Like that - similar to my EDC - small and simple.


----------



## Tag (Jun 11, 2014)

Thanks for all your responses, they are greatly appreciated. Due to the proximity of the end of the forks to my hand, i don't experience near the pressure when I draw as I would with a regular size slingshot. I even shoot double tubes once in awhile. A young gentleman was interested in shooting a slingshot. So I handed him a Ranger, that I've had for quite awhile.he actually did quite well for supposedly his first time. I then handed him my Boy Shot The first comment out of his mouth was " H%## no The human brain (at least in my case) starts imagining every negative thought you could think of I explained to him that if he aims over the forks like on the other slingshot, that's where the ammo will go. He says " ok, I will trust you this one time" That's when my brain started assuming everything that could go wrong I reassured him one more time before he shoots. Actually I'm really convincing myself everything will be fine. He draws back, and from that point on my heart starts racing, I'm holding my breath and then I hear the ammo hitting the target He turns to me and calmly says, I see what you mean.


----------



## MakoPat (Mar 12, 2018)

I have no idea why this is the 1st time I am seeimg this, Tag.

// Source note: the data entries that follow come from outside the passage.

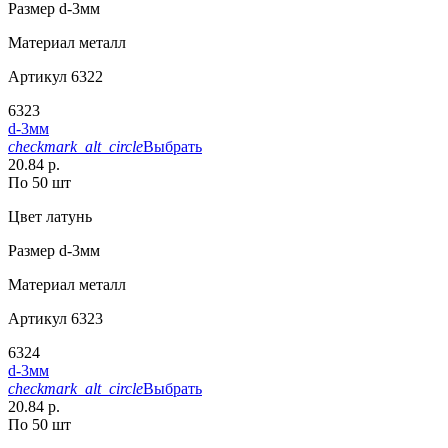
Размер
d-3мм
Материал
металл
Артикул
6322
6323
d-3мм
checkmark_alt_circle
Выбрать
20.84 р.
По 50 шт
Цвет
латунь
Размер
d-3мм
Материал
металл
Артикул
6323
6324
d-3мм
checkmark_alt_circle
Выбрать
20.84 р.
По 50 шт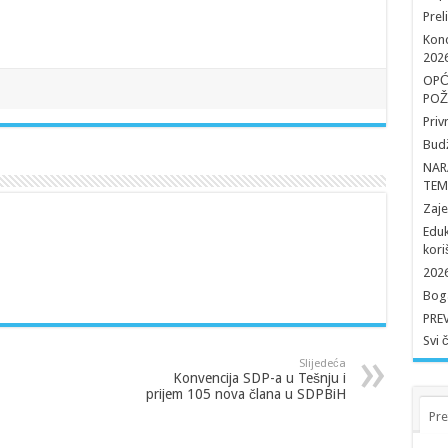
Prel
Konc
202
OPĆ
POŽ
Priv
Budž
NAR
TEM
Zaj
Eduk
kori
2026
Boga
PRE
Svi 
Slijedeća
Konvencija SDP-a u Tešnju i
prijem 105 nova člana u SDPBiH
Pre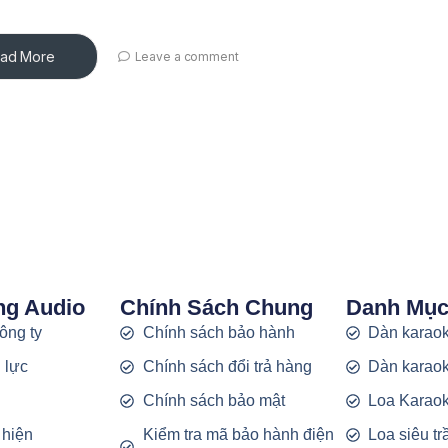
ad More
Leave a comment
ng Audio
Chính Sách Chung
Danh Mụ
công ty
Chính sách bảo hành
Dàn karaok
 lực
Chính sách đổi trả hàng
Dàn karaok
g
Chính sách bảo mật
Loa Karao
 hiện
Kiểm tra mã bảo hành điện
Loa siêu t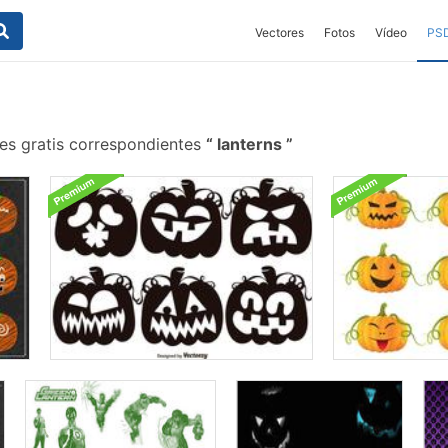
Vectores
Fotos
Vídeo
PS
es gratis correspondientes
lanterns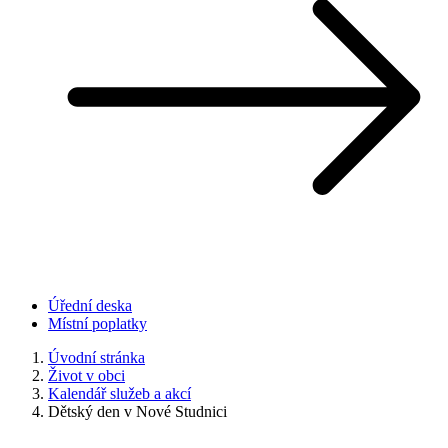
Úřední deska
Místní poplatky
Úvodní stránka
Život v obci
Kalendář služeb a akcí
Dětský den v Nové Studnici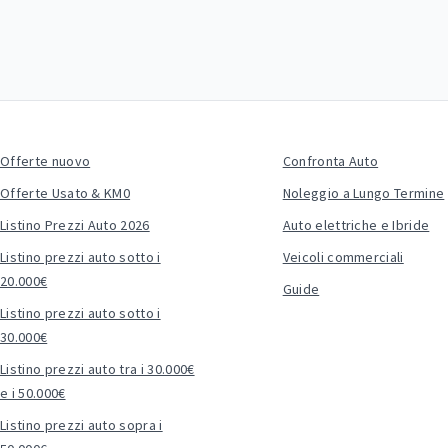
Offerte nuovo
Confronta Auto
Offerte Usato & KM0
Noleggio a Lungo Termine
Listino Prezzi Auto 2026
Auto elettriche e Ibride
Listino prezzi auto sotto i
Veicoli commerciali
20.000€
Guide
Listino prezzi auto sotto i
30.000€
Listino prezzi auto tra i 30.000€
e i 50.000€
Listino prezzi auto sopra i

But you have been a major influence on me and thos is exactly How I have my Boyshot core drawn up right now.

I recall a post were you asked about the counter sink... I bought this exact frame on your recommendation...but just now I am seeing this. It is functioning as a reassurance that I am traveling the right flippery path.

I still have not brought myself to alter the frame as Bill still has not replenished this particular item.

I think I will make a pattern, so I can at least know I can cut one out if I bonk it up.


----------



## MakoPat (Mar 12, 2018)

I have no idea why this is the 1st time I am seeimg this, Tag.

But you have been a major influence on me and thos is exactly How I have my Boyshot core drawn up right now.

I recall a post were you asked about the counter sink... I bought this exact frame on your recommendation...but just now I am seeing this. It is functioning as a reassurance that I am traveling the right flippery path.

I still have not brought myself to alter the frame as Bill still has not replenished this particular item.

I think I will make a pattern, so I can at least know I can cut one out if I bonk it up.


----------



## Tag (Jun 11, 2014)

Mako, you inspire me to be a better person everyday.


----------



## fogcreature (Sep 20, 2019)

I recently purchased the universal ranger kit and I love it. It took me a while to try a pocket predator but now that I have I’m all about them. Quality stuff


----------



## Tag (Jun 11, 2014)

Welcome fogcreature Glad to hear you like Pocket Predator


----------



## Bill Hays (Aug 9, 2010)

Tag said:


> the one slingshot that is my absolute favorite based solely on performance is the Boy Shot from Pocket Predator.
> 
> 
> 
> ...


I've got a little somethin' in the works for you Tom... I think you're going to like it


----------



## Tag (Jun 11, 2014)

Thank you very much for thinking of me. I can never thank you and your family enough for all your help in learning to shoot slingshots.


----------



## gunslingster (Sep 23, 2019)

I Like It!


----------



## gunslingster (Sep 23, 2019)

I Like It!


----------



## namazu (Jul 18, 2014)

Hi Tag , i hope all is well with you and yours . I went on pocket predator to look at the trio of taraus . To my amazement they had a boyshot in g10 . I ordered it canr wait to expiriance what you so fondly speak of it. What a work of art. Take care im back in the sling neighborhood .


----------



## namazu (Jul 18, 2014)

Hi Tag , i hope all is well with you and yours . I went on pocket predator to look at the trio of taraus . To my amazement they had a boyshot in g10 . I ordered it canr wait to expiriance what you so fondly speak of it. What a work of art. Take care im back in the sling neighborhood .


----------



## Tag (Jun 11, 2014)

Welcome back Namazu I’m glad you are going to try the BoyShot, the simplicity of this pocketable slingshot in my mind is what makes it an amazing shooter. Thanks for letting me know you are back


----------